Training

7 Home & Gym Workouts For Toned Legs.

1)Reverse Lunge

 

Step 1:
Stand with toes in line, pointing straight and fists clenched at your chest level with your eyes looking straight ahead.

Step 2:
Take a big breath and extend one leg back to perform a reverse lunge. The back knee should gently tap the floor and push through the heel of the front leg.

Step 3:
Make sure to finish each rep squeezing your glutes. Throughout the movement, make sure that the leading front leg is rooted on the floor and is pressing evenly through your toes, and you’re heel.

Continue doing this till you reach your rep target.

2) Forward Lunge

 

Step 1:
Keep your fists clenched at your chest level with your eyes looking straight ahead.

Step 2:
Take a big breath and extend one leg forward to perform a forward lunge. The back knee should gently tap the flow and then push through the heel of the front leg and return to the starting position throughout the lunge.

Step 3:
Keep the breath inside your stomach. Push the knee of your leading leg slightly out and make sure that the leading front leg is rooted on the floor and is pressing evenly through your toes and your heel.
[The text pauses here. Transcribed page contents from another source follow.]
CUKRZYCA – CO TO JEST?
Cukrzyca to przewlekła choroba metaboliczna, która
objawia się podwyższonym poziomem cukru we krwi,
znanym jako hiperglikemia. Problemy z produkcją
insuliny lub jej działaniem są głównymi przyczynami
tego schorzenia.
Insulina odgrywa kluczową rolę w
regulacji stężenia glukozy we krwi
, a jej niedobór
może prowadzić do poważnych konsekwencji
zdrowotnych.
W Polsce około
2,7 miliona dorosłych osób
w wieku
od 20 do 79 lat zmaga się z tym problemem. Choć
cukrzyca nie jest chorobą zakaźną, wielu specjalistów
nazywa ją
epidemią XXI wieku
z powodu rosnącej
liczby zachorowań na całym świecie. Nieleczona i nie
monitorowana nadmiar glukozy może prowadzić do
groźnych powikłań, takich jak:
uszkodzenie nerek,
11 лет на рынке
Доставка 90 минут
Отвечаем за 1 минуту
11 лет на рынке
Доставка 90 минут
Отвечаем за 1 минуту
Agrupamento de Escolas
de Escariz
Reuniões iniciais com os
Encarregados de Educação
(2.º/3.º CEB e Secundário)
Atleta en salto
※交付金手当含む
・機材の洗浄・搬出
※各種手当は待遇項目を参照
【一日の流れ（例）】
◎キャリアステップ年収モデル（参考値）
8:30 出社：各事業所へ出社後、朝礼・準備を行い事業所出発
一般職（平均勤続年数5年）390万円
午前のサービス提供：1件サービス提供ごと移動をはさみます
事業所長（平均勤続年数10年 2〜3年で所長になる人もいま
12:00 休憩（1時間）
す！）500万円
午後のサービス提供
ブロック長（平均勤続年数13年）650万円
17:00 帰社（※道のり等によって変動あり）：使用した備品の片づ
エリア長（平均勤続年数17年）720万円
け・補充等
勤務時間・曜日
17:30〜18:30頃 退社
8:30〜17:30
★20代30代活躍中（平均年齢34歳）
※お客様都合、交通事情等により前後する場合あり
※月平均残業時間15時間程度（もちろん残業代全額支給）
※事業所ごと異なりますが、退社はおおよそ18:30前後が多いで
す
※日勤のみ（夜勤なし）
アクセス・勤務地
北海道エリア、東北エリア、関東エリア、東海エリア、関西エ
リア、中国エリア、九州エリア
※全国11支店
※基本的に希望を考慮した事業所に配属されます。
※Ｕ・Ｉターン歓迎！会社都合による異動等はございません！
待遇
Continue doing this till you reach your rep target.

3) Squats

 

Step 1:
Keeping the stance with feet slightly wider than shoulder width, keep the body weight on the heel with your eyes looking straight ahead.

Step 2:
Take a deep breath into your stomach. Push your knees out, as you squat. Hold your breath, throughout the movement.

Continue doing this till you reach your rep target.

4) Goblet Squats

 

Step 1:
Stand in a stance with feet slightly wider than shoulder width.

Step 2:
Hold a dumbbell close to the body. Keep the body weight on the heel with your eyes. Looking straight ahead. Take a deep breath into your stomach. Push your knees out, as you squat.

Step 3:
Keep the breath in throughout the movement.

Continue doing this till you reach your rep target.

5) Box Squat’s

 

Step 1:
Stand in a stance with feet wider than shoulder-width. Keep the body weight on the heel.

Step 2:
With your eyes looking straight ahead take a deep breath into your stomach. Push your knees out, as you squat down to a box. Keep the breath in throughout the movement.

Continue doing this till you reach your rep target.

6) Goblet Squats

 

Step 1:
Stand in a stance with feet slightly wider than shoulder width.

Step 2:
Hold the kettle ball close to your body with your eyes looking straight ahead. Take a deep breath into your stomach. Push your knees out, as you squat.

Step 3:
Hold the bottom position of the squat and push the Kettlebell overhead and bring it back. Stand up driving the way through your heels. And repeat the
Movement.

Continue doing this till you reach your rep target.

7) Forward Lunge

Step 1:
Use a box which is about knee height and sit down on the box.

Step 2:
Keep one leg firmly planted on the ground and the other leg fully extended. Push through the heel and squat up with single leg, push the hip back and squat down to the box while keeping one leg extended.

Step 3:
Breathe out and breathe in at the bottom. And keep the breath inside throughout the movement

Continue doing this till you reach your rep target.